Phoebe Maltz Bovy is a contributing columnist for The Globe and Mail.
On May 1, Daniel Penny placed Jordan Neely, a man who had reportedly been screaming on a Lower Manhattan subway, in a chokehold. Mr. Neely did not survive.
A predictable culture-wars split has ensued. Some have praised Mr. Penny – who is a white Marine veteran – for his courage, while acknowledging the tragic outcome. Others point out that Mr. Neely – who was Black, homeless, and had a difficult childhood – was killed on the subway and is now, you know, dead.
Then there’s the question of the bystanders. Was their failure to intervene on Mr. Neely’s behalf – and in some cases, their choice to assist Mr. Penny in restraining Mr. Neely – evidence of human callousness? Or does it suggest that a group of diverse, subway-riding New Yorkers deemed Mr. Neely dangerous, and were if anything relieved that someone else had taken on this scary situation?
The whole story hinges on whether Mr. Neely posed a threat to the physical safety of Mr. Penny or others in that subway car, something that even video of the proceedings has failed to establish. According to Juan Alberto Vazquez, who reported firsthand on what took place in the subway car, Mr.

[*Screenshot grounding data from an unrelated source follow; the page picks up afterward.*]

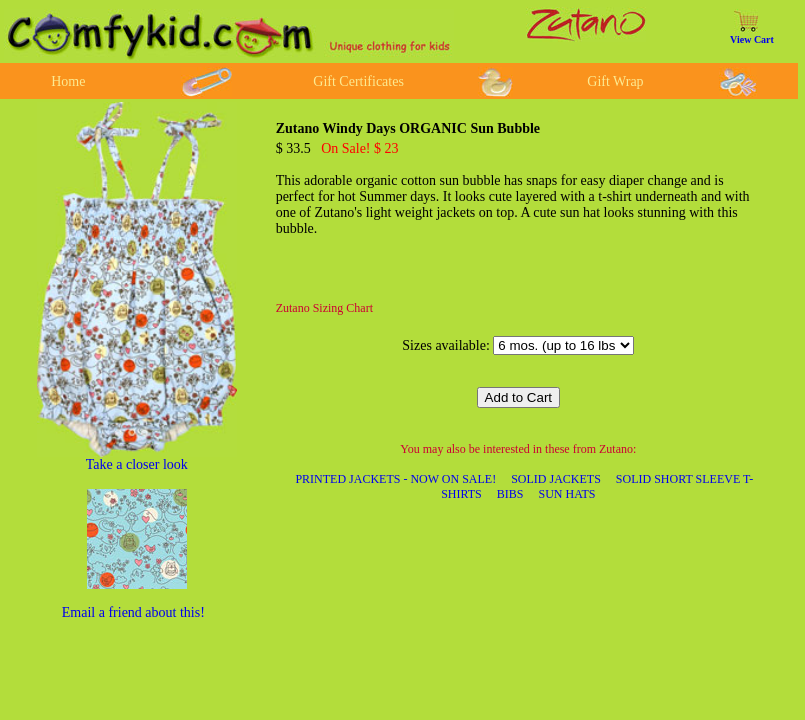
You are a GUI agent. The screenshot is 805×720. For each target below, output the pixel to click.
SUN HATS (566, 494)
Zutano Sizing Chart (324, 308)
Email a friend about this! (133, 612)
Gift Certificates (358, 81)
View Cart (752, 39)
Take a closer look (137, 464)
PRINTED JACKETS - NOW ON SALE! (395, 479)
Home (68, 81)
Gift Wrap (615, 81)
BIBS (510, 494)
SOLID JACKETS (556, 479)
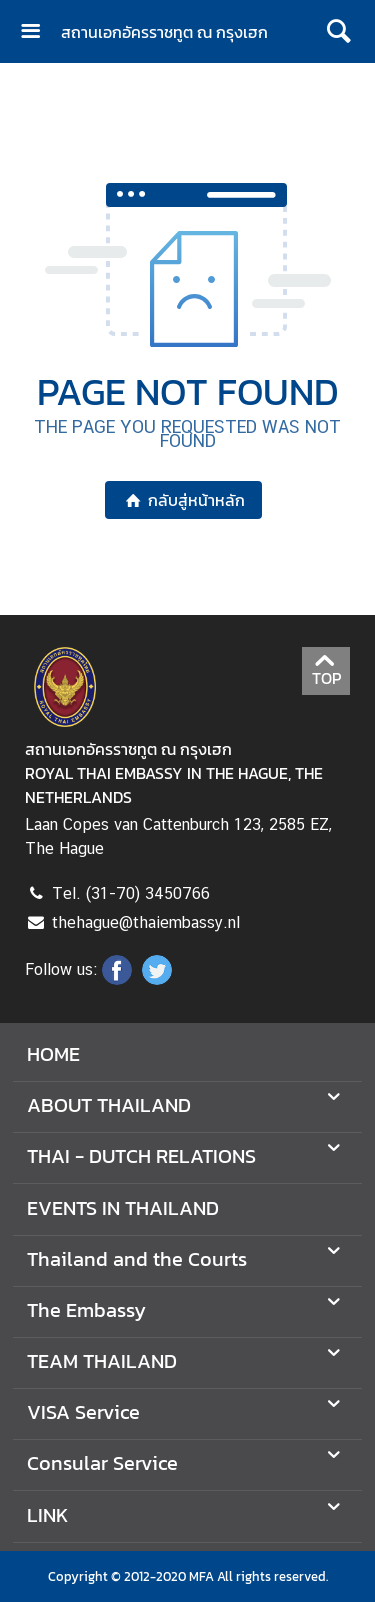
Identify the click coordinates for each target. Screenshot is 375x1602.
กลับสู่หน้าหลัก (183, 500)
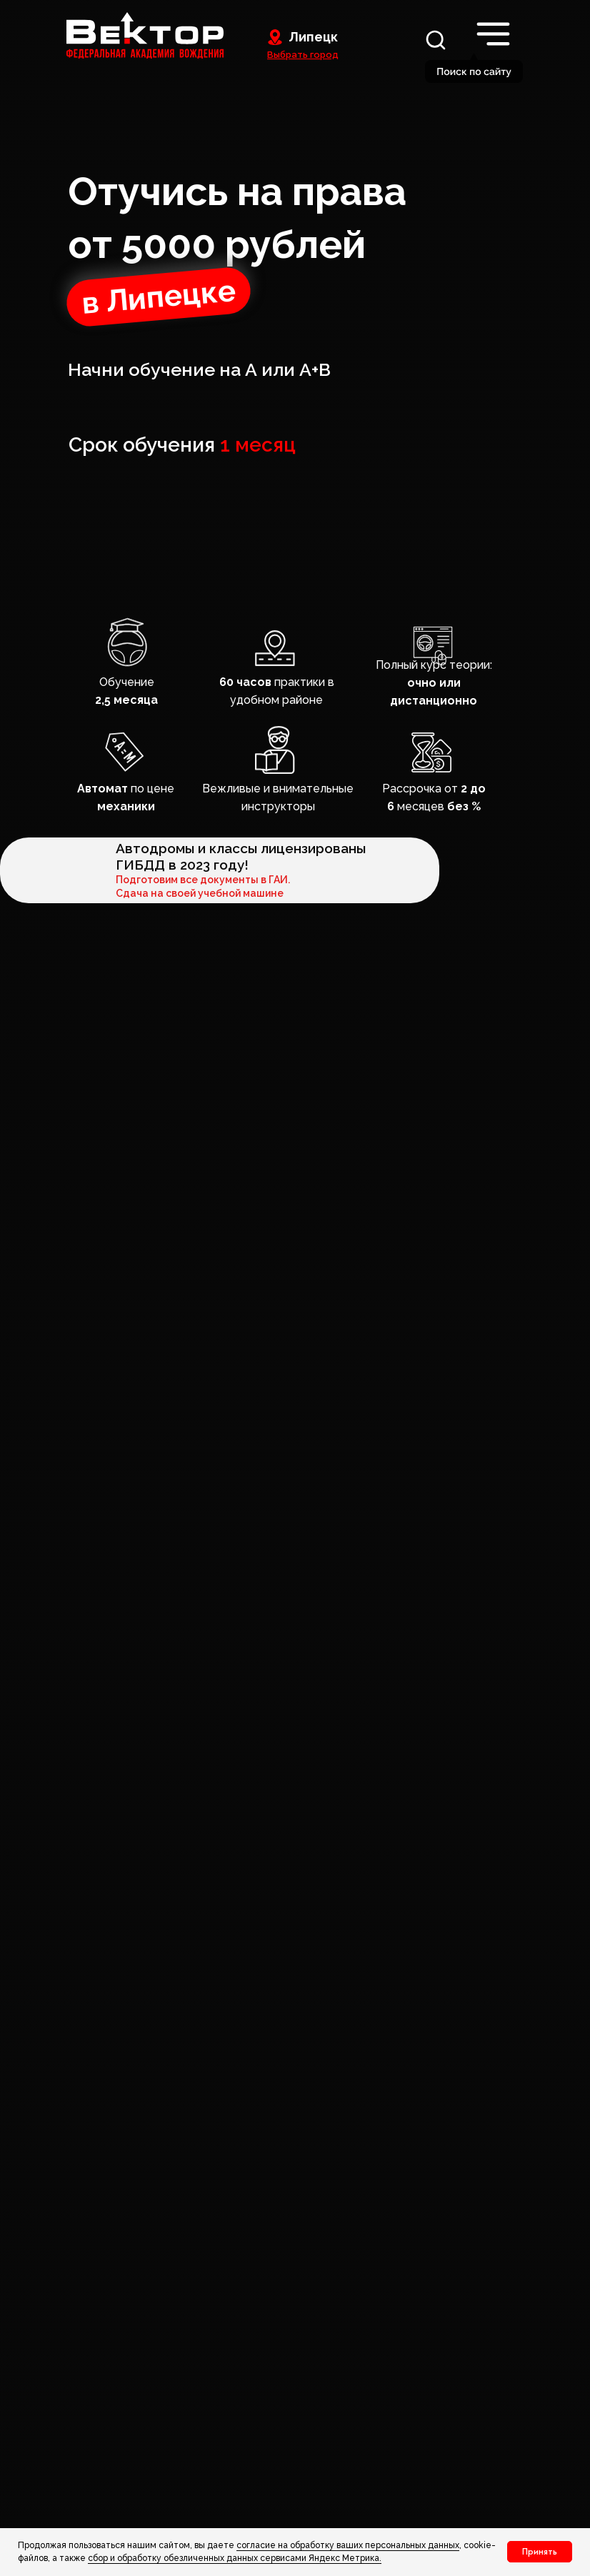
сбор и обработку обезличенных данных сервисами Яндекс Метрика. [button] (234, 2558)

Neely’s utterances included, “‘I don’t care if I go to jail, and if they give me life in prison ... I am ready to die.’”
That does not not sound like what a person might say before opening fire in a subway car. (Remember that in the United States, threats not infrequently precede mass shootings.) But it also sounds like the sort of remark that could be part of a more commonplace subway rant that one might tune out.
Mr. Neely had a long history of violent behaviour, including pleading guilty to endangering a child. Maybe this is immaterial. Certainly, as coverage in The New York Times correctly points out, “Mr. Penny and the other riders on the train would not have known about Mr. Neely’s history of arrests.”
It’s not far-fetched, however, that some riders might have encountered Mr. Neely before. For at least a decade, he had been known for menacing people on the subway; the Times reported that Mr. Neely was “on what outreach workers refer to as the ‘Top 50′ list – a roster maintained by the city of the homeless people living on the street whom officials consider most urgently in need of assistance and treatment.” This, in a city of more than 8 million.
New York protesters demand criminal charges in chokehold killing on subway
I wasn’t on that subway car. I have, however, commuted plenty by subway, particularly in New York City and Toronto, and have witnessed aggressive behaviour in both places. New York subways are grimier but livelier than their Toronto equivalents, and boisterous arguments are much more commonplace in the former – but there as here, riders generally make it out unscathed.
If you don’t ride public transit regularly, this may be hard to picture. Maybe you imagine – incorrectly – that subways are a violent hellscape. Conversely, you might hear “Michael Jackson impersonator” and “mentally ill” and think, here was a quirky eccentric, killed for being himself.
The reality is that big-city North American subways are usually fine, but when they’re not – and lately, these exceptions are becoming less exceptional – you’re trapped underground with someone terrifying. But was the “someone terrifying” in this story Mr. Neely, or Mr. Penny? Or both?
To armchair-adjudicate the specifics is understandable, but it also misses the point. The point is that a man was killed on the subway, which should be a prompt to think about how to avoid this ever happening again.
Perhaps Mr. Penny acted in self-defence. But the idea that the appropriate response when someone seems threatening on the subway is to physically subdue them sets a terrifying precedent. It will lead to avoidable escalations of minor disputes. In societies with widespread gun ownership, it’s likely to go especially awry.
In an ideal world, someone like Mr. Neely would have gotten the help he needed. In the actual world, there are ethical questions surrounding forcing people to get help they don’t want. Some people will always be unpredictable. Official responses do not have to be.
To pre-empt vigilantism, there needs to be someone – a transit worker, a social worker, or even, say, a cop – who is visible and making the rounds on transit. This someone would have proper training about what requires intervention and what does not, and would do something if necessary, where “do something” falls well short of killing, unless lives are truly at stake. The subway should not be a place for grand gestures. It should be a place for getting around.